Ah, I'd forgotten them. You can get them done in gold or silver for any name. One of the most popular palces, as the service is decent and the prices reasonable, is Cara in the Gold & Diamond Park. Best to order them several weeks ahead though as they are likely to get a lot of orders. 

-


----------



## flossie (Jun 9, 2008)

Elphaba said:


> Ah, I'd forgotten them. You can get them done in gold or silver for any name. One of the most popular palces, as the service is decent and the prices reasonable, is Cara in the Gold & Diamond Park. Best to order them several weeks ahead though as they are likely to get a lot of orders.
> 
> -


Yes. Sitting here on my butt drinking coffee isn't going to get it done, is it?? Thanks for the tip. Will go there then. (Eventually)

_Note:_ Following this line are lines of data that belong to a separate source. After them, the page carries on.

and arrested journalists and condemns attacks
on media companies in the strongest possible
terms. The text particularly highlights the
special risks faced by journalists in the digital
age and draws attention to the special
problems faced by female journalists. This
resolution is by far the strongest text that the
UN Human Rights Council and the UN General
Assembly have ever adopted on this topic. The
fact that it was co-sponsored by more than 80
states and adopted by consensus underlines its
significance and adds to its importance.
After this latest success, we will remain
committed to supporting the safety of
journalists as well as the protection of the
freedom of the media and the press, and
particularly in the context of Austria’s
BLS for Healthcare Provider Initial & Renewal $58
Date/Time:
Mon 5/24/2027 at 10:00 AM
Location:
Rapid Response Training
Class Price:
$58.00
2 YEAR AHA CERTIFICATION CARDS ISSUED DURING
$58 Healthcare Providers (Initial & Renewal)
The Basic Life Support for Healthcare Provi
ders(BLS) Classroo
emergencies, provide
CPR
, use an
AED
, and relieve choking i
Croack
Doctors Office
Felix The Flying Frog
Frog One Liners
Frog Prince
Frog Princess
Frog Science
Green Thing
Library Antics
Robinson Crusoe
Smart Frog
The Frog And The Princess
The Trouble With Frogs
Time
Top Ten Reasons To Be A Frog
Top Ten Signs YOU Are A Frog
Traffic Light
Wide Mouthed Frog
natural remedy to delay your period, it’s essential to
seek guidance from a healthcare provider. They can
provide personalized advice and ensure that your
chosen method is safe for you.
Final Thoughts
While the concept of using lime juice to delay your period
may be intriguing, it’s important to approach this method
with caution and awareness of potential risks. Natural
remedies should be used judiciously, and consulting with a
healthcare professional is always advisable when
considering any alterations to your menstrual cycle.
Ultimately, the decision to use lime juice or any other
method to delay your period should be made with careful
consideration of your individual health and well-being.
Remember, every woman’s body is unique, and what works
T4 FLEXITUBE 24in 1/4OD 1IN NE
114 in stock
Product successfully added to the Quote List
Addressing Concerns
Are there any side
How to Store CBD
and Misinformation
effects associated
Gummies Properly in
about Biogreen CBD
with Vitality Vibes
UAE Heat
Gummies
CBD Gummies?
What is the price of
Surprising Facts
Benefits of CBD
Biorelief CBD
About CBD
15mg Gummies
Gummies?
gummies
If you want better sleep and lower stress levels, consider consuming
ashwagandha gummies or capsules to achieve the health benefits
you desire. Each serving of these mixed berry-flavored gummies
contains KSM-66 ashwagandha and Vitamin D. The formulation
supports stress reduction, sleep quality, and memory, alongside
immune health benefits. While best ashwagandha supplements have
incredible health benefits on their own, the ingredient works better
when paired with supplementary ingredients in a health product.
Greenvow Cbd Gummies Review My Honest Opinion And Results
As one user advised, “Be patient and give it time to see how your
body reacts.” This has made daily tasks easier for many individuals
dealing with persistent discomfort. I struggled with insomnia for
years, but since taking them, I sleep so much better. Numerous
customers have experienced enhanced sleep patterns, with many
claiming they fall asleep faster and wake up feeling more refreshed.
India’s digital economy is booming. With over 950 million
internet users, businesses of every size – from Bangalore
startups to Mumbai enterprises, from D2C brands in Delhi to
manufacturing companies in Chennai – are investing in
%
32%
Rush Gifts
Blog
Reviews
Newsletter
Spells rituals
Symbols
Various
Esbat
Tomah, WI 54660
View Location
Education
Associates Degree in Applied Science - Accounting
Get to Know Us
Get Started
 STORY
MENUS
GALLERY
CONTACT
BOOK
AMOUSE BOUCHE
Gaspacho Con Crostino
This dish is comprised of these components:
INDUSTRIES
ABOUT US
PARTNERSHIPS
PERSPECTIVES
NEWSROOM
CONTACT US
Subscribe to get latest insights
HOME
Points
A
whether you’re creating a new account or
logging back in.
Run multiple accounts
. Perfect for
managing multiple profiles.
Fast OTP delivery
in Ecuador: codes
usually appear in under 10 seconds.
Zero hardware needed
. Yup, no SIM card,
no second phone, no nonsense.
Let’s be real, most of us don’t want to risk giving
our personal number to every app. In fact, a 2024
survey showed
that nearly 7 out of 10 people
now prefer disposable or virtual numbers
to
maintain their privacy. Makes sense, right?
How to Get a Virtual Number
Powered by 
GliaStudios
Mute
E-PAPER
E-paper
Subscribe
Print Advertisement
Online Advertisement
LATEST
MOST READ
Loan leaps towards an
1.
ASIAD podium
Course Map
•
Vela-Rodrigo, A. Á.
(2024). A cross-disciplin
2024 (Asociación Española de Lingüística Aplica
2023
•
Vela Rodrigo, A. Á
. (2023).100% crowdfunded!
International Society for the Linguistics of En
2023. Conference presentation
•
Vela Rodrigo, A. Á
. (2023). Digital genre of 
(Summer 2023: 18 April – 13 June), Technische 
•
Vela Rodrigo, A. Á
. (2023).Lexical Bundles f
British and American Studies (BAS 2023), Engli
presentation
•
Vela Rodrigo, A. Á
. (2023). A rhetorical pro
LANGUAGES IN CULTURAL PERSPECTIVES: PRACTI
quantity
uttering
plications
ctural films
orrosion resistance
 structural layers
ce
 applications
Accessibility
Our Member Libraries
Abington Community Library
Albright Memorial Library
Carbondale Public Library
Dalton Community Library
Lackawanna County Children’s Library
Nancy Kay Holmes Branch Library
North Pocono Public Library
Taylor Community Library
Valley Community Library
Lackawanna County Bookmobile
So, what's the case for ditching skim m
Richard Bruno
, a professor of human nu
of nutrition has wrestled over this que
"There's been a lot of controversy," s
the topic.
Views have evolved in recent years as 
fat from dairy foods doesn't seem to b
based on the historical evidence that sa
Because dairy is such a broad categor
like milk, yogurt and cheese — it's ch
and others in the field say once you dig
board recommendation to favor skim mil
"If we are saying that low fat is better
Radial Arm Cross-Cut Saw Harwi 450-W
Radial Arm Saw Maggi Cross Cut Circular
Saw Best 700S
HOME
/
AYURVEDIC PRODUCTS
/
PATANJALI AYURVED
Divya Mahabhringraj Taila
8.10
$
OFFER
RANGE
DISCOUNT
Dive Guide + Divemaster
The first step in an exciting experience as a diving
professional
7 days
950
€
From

Alli, my Dad took dates home. We were a bit worried about him getting them through customs, but they were fine.


----------



## Maz25 (Jul 6, 2008)

Elphaba said:


> Ah, I'd forgotten them. You can get them done in gold or silver for any name. One of the most popular palces, as the service is decent and the prices reasonable, is Cara in the Gold & Diamond Park. Best to order them several weeks ahead though as they are likely to get a lot of orders.
> 
> -


Thanks for those tips! You have some really great ideas! The necklace would be for me (and possibly one for my lovely niece), that's for sure. I always struggle whenever it comes to presents as I have a few 'choosy beggars' in my family, so problem solved!


----------



## macca_24 (Apr 14, 2008)

l love Al Jaber Gallery at Deira city Centre. They have beautiful beaded and embroidered sik cushion covers 39.00dhs, tissue covers in beautiful fabrics and tassels and beads 10.00dhs, bags 29.00dhs, camels, lanterns, pens for the kids, boxing camel pens 18.00dhs, and confetti I love uae pens 20.00dhs, mobiles for kids, bubs or whoever, wow I love it, heaps of ideas, knives for the guys.


----------



## sgilli3 (Mar 23, 2008)

There is a great shop called "The Antiques Museum " in Al Quoz...lot of good knick knacks.

Also-
Kids and adults kandoras and abayas.
We bought kids ones from Al Jaber and adult ones from Carefour and a discount store in RAK.
Dates are great ( just declare them on customs forms)
girls-" Fulla" doll wearing the abaya
Freej DVD's ( you can get them with English subtitles)..and there is Freej stationary etc
Books- we have bought some lovely coffee table books on Sheik Zayed, mosques, the Emirates etc ( there is also a nice glossy soft cover set around too)
Burj Al Arab 3D puzzles ( Toy Store and Toys r Us)
Emirati Babushka (sp?) dolls.


----------



## alli (Mar 6, 2008)

Great ideas guys!!!!!


----------



## alli (Mar 6, 2008)

I am definately going to do the necklace thing.
How much do they cost on average?


----------



## Elphaba (Jan 24, 2008)

alli said:


> I am definately going to do the necklace thing.
> How much do they cost on average?


From memory, this time last year the silver ones were around Dhs 150.

-


----------



## alli (Mar 6, 2008)

Perfect!!!! I am going to go there this weekend!


----------



## Elphaba (Jan 24, 2008)

The lure of the sparkly shiny things! 

_


----------